Events or Activities to Stimulate Interaction

While random interactions between faculty in biomedical engineering and the medical school will occur, there are a host of events or activities that can significantly increase these productive interactions. Below is a partial list:

  1. a.

    Establish a “Collaboration Grant” program between biomedical engineering and the medical school. At a minimum these seed grants should be large enough to support a trainee and supplies for a year, and the investigators should be held accountable for progress. A useful endpoint is to require a plan to submit a larger grant at the end of the seed grant period. Both engineering and medicine should provide equal resources for such a program.

  2. b.

    Host a joint thematic research symposia or research retreat that capitalizes on existing strengths or encourages the creation of a new area of research.

  3. c.

    Minimize effort to commute between engineering and medicine. Lowering this barrier (e.g., provide free parking, frequent shuttles) is surprisingly important to increase the frequency, and thus success, of interactions.

  4. d.

    Develop specific activities that encourage biomedical engineering students to be at the medical school. Successful methods include a large number of potential thesis advisors for doctoral students, funding via training grants, and undergraduate design teams who are required to develop a project at the medical school.

  5. e.

    Invite chairs of medical school departments to visit the department of biomedical engineering. This is quite simple and can take the form of a research seminar, or a visit during a faculty meeting where the medical school chair and biomedical engineering chair have an opportunity to provide an overview of department interests and priorities.

  6. f.

    Encourage the formation of research centers and/or institutes with themes that engage both engineering and medicine (e.g., systems biology) at a scientific level, and have shared leadership between the schools.

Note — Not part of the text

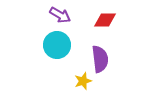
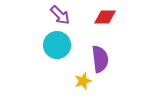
purple arrow: rotated 15 degrees clockwise
red diamond: moved 3 px up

Indirect cost recovery of the center should not compete with the department, and if the center has a formal training or educational mission, care must be taken such that it does not conflict or compete with pre-existing programs at the departmental level.

Summary and Conclusion

It is clear that the educational, translational, and scientific impact of a department of biomedical engineering can be significantly enhanced by close interactions and collaboration with a medical school. However, significant obstacles exist that must be addressed to maximize this opportunity. For example, the academic culture of engineering is strongly influenced by undergraduate education, which does not exist at medical schools. In contrast, a medical school has tremendous pressure to generate clinical income, which can deter research collaborations. Nonetheless, we have outlined recommendations that can facilitate the creation and maintenance of a productive and synergistic relationship between a biomedical engineering department and a medical school. The guidelines provided in this paper are intended to improve these interactions.